In the last Aero India, the US fighter jets F/A18 from Boeing and F16 from Lockheed Martin were among the major attractions when they took to the skies over Yelahanka near the city. ''This time F/A 18 is not coming and F16 too is unlikely to come as there is no information about it as of now,'' the official said. Most aircraft that are taking part in the flying display have already landed and some are expected on Sunday.

Senior officials from companies like Lockheed Martin and Boeing will be present and an official delegation from the US government too will be arriving in the city today, as US firms are offering their aircraft to the Indian Air Force (IAF). But the planes will be missing.
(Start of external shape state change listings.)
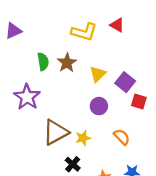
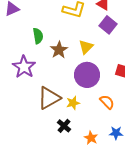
brown star: (67, 63) -> (59, 50), moved
purple square: (125, 82) -> (108, 25), moved
purple circle: (99, 106) -> (87, 75), size x1.6

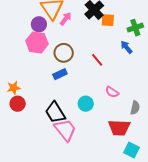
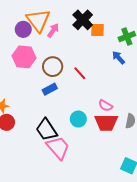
purple circle: (39, 24) -> (23, 29), moved
red line: (97, 60) -> (80, 73), moved
red trapezoid: (119, 128) -> (106, 122), moved

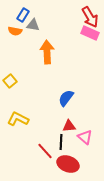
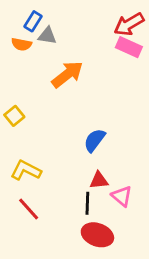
red arrow: (90, 17) -> (129, 24), turned 90
orange arrow: (47, 52) -> (67, 74), turned 55
red line: (45, 151) -> (29, 209), moved

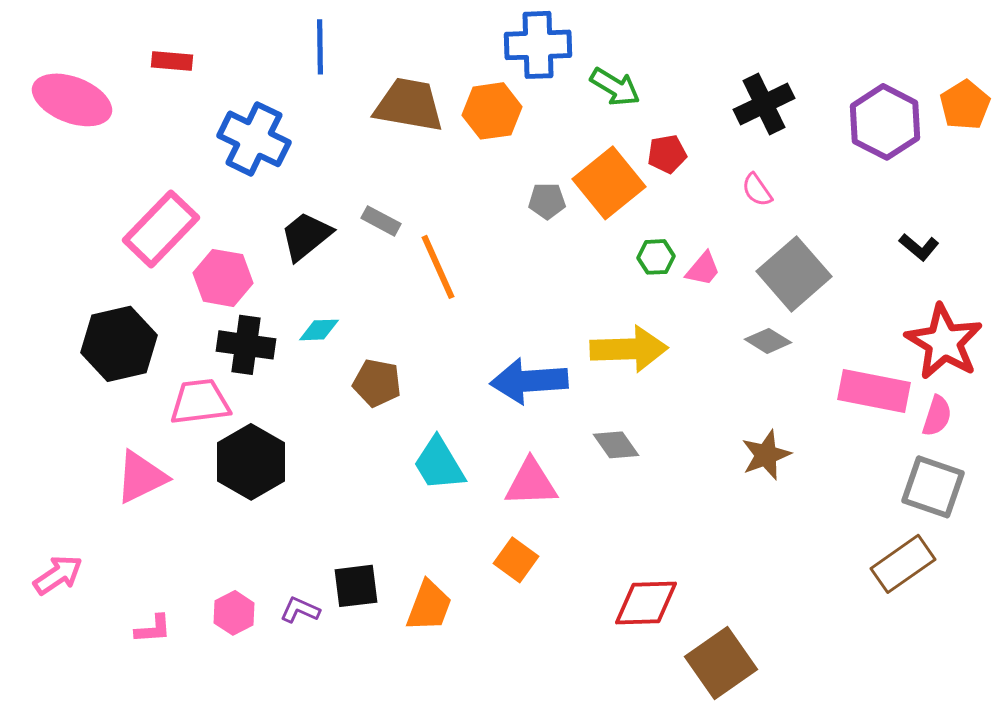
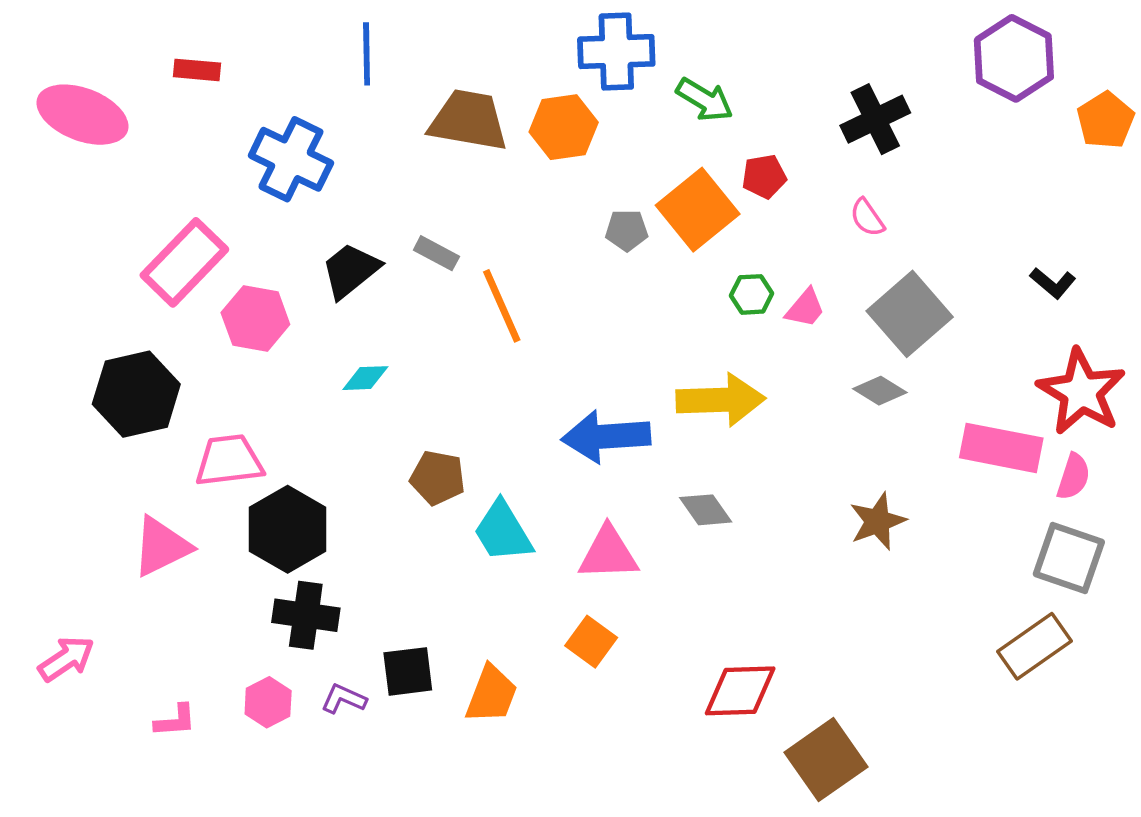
purple hexagon: (885, 122) -> (1014, 58), moved
black cross: (246, 345) -> (306, 615), moved
brown pentagon: (377, 383) -> (438, 478), moved

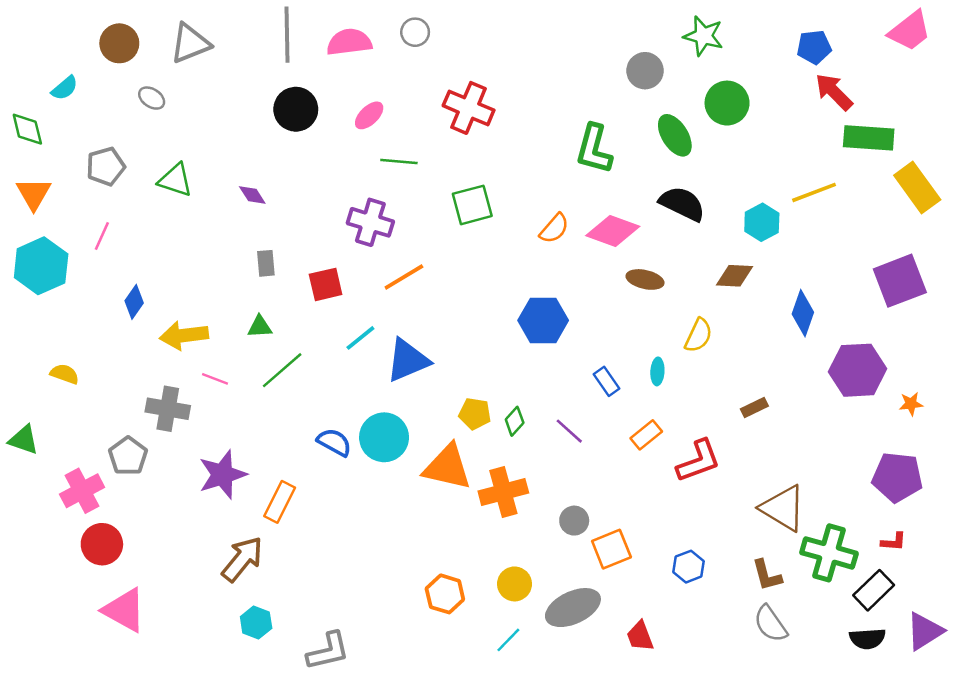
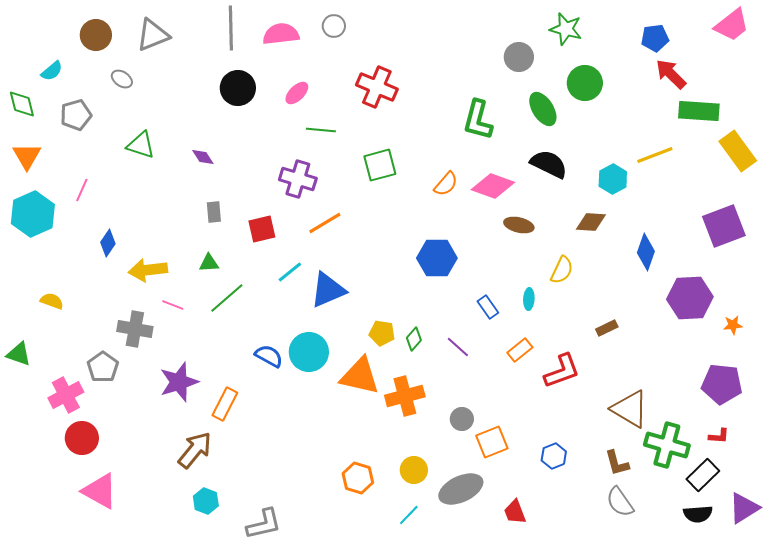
gray pentagon: (106, 166) -> (76, 115), moved

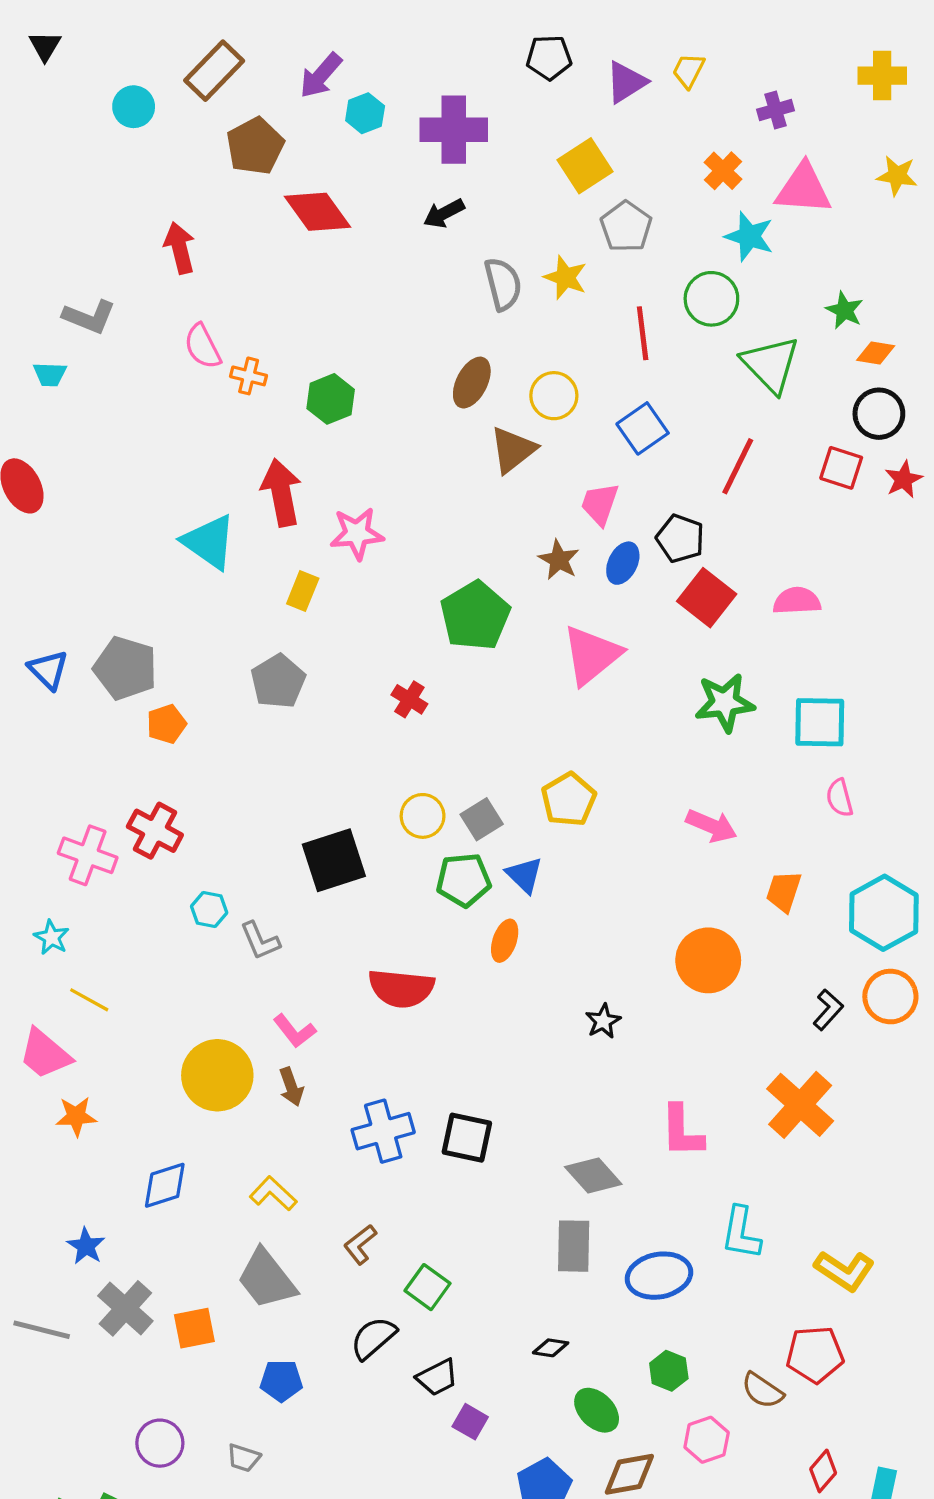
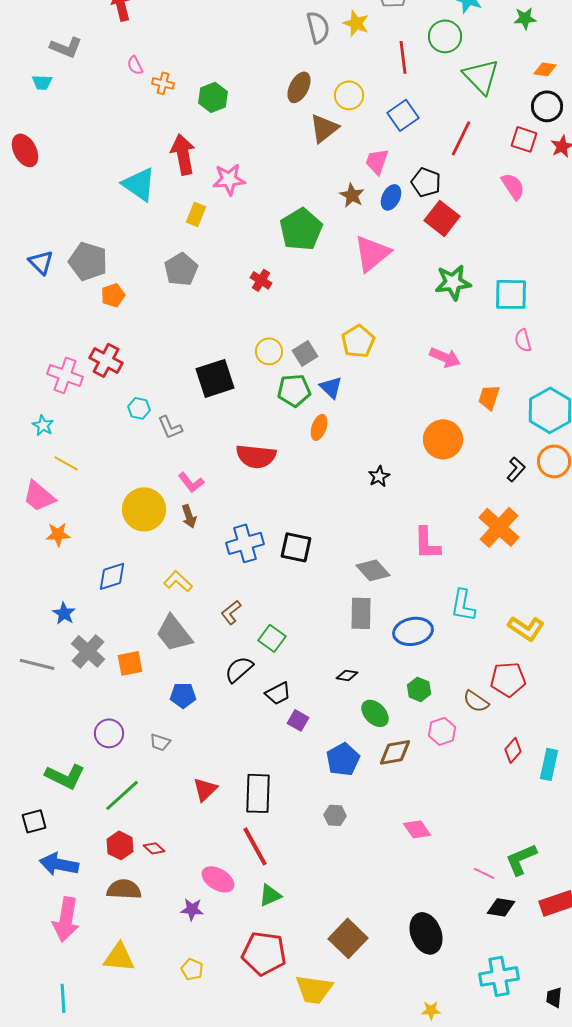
green star: (844, 310) -> (525, 18), moved, turned -30
pink semicircle: (203, 346) -> (135, 65), size x0.7
pink semicircle: (797, 601) -> (513, 186), moved, turned 60

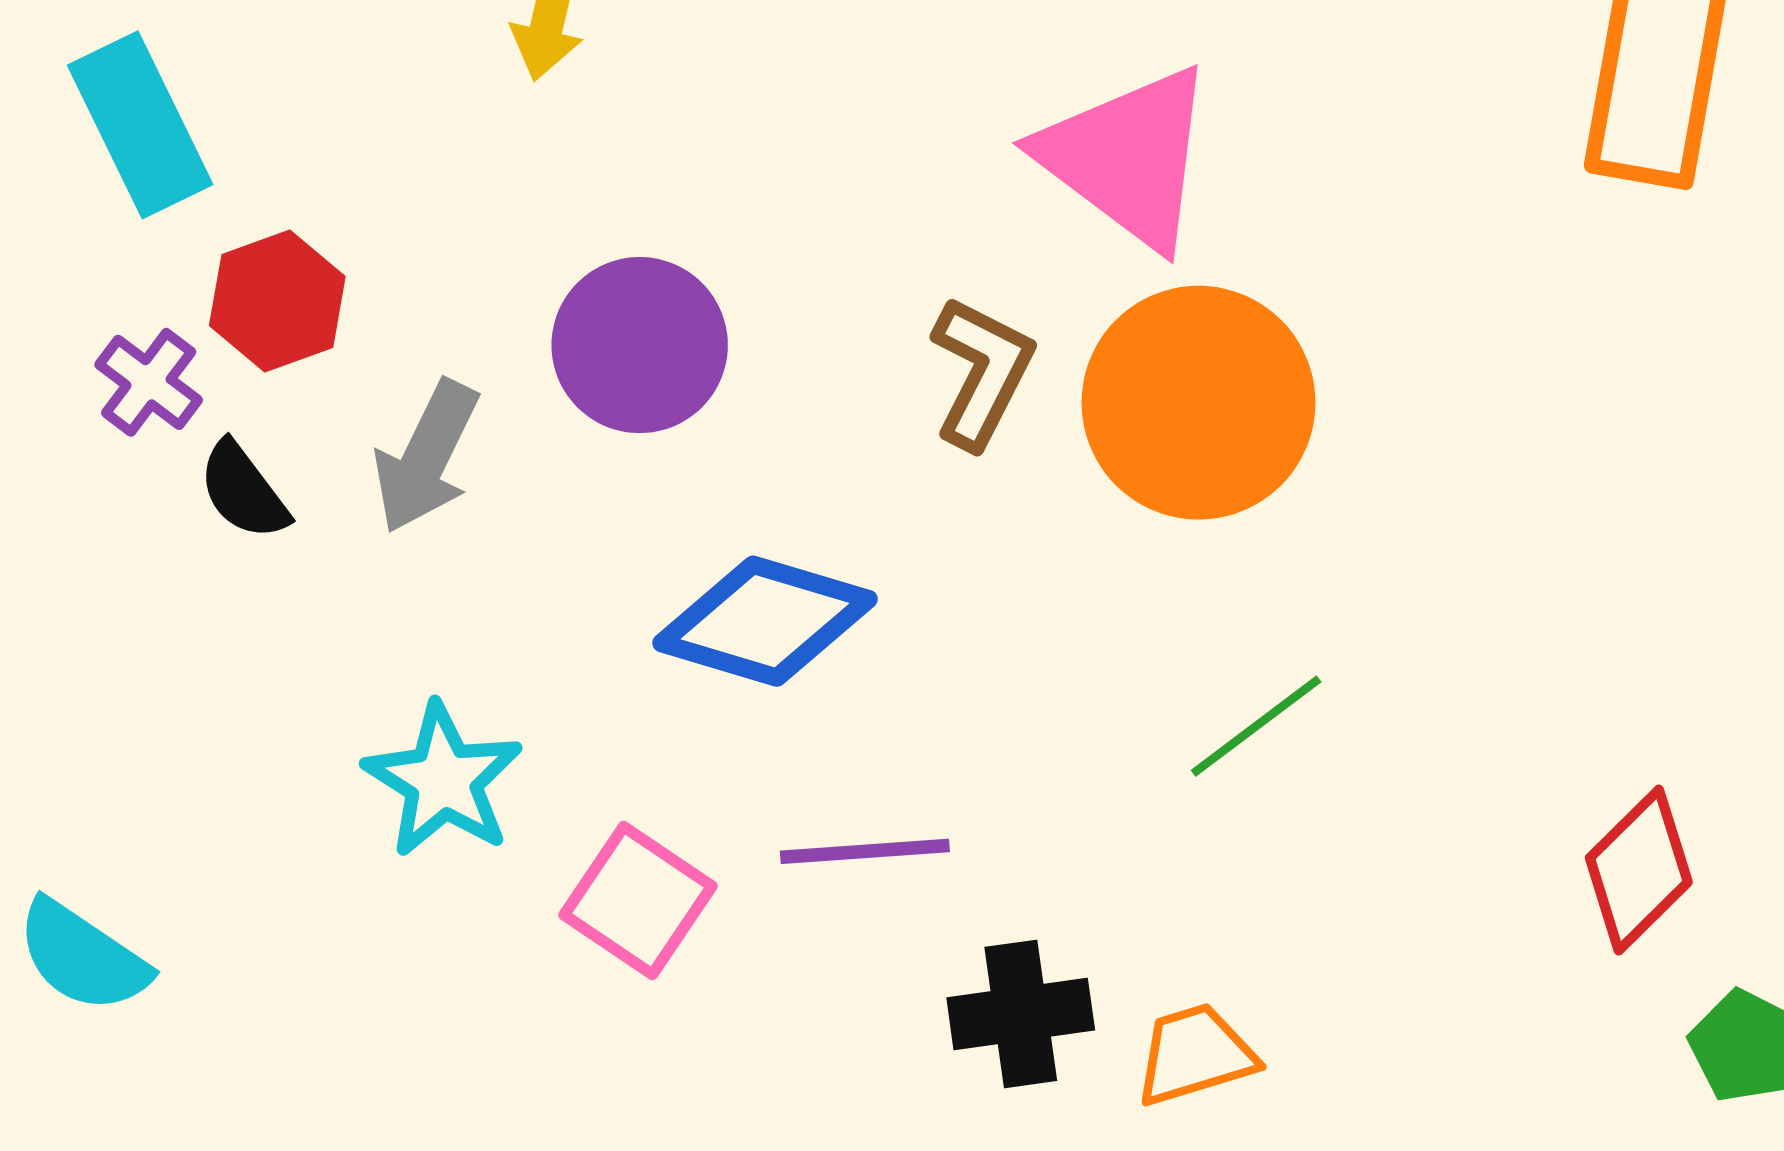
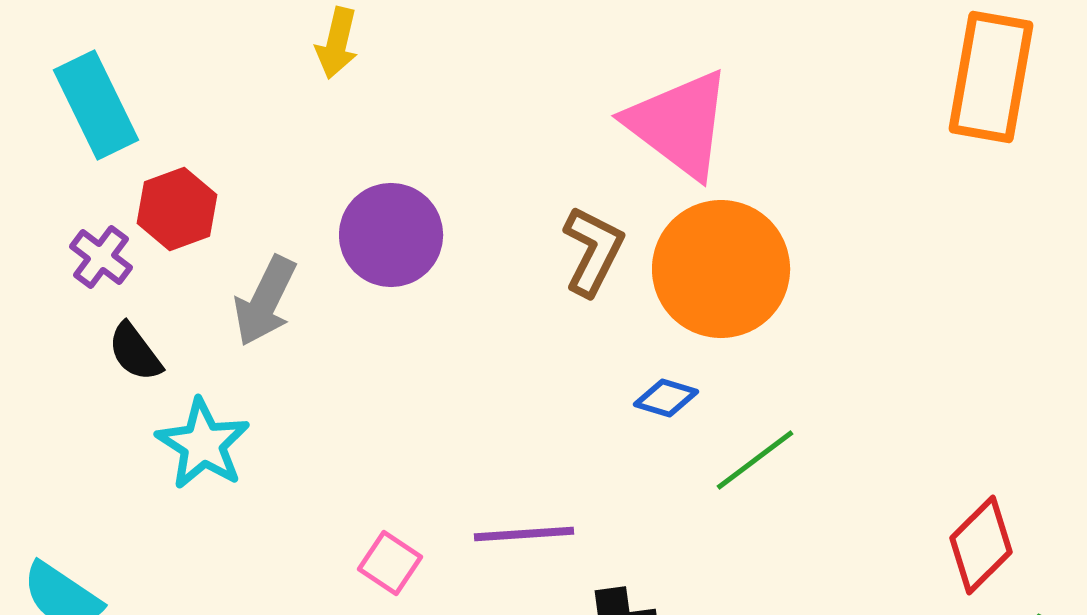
black semicircle: (243, 491) -> (135, 352), moved
blue diamond: (765, 621) -> (666, 398), moved, size x0.5
cyan star: (443, 780) -> (203, 444), moved
pink square: (638, 900) -> (390, 563), size x0.7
Lockheed Martin is offering one of its most proven platforms, the F16 to the IAF. The company has in fact offered to shift its F16 production line from the US to India if it gets a deal (See: Lockheed set to shift F-16 production to India if Trump permits).  The Trump administration is said to have cleared the company to negotiate the deal with India. However, since the F-16 Block 70 aircraft that the company is offering is still not ready, it may prefer to have its official at the show to make a presentation on the jet, instead of getting it to fly at the show, The New Indian Express reports.

 In the US, there is pressure on the aerospace industry to cut down expenditure. ''Deploying aircraft for airshows is a marketing exercise that involves huge expenditure and it also depends on availability of the aircraft. This time they may see no real reasons do so,'' sources added.

Air Marshal (retired) B K Pandey said, ''Overall, it's going to be a low key affair as the number of aircraft taking part in the show has come down from around 100 in the last show to around 70 this time.''

This time, the show is likely to be dominated by IAF aircraft Su-30 MKI, LCA Tejas, AJT Hawks that will fly as a formation flying team for the first time. IAF's Sarang formation flying team with Advanced Light Helicopters too will continue to be a major attraction at the show on all days.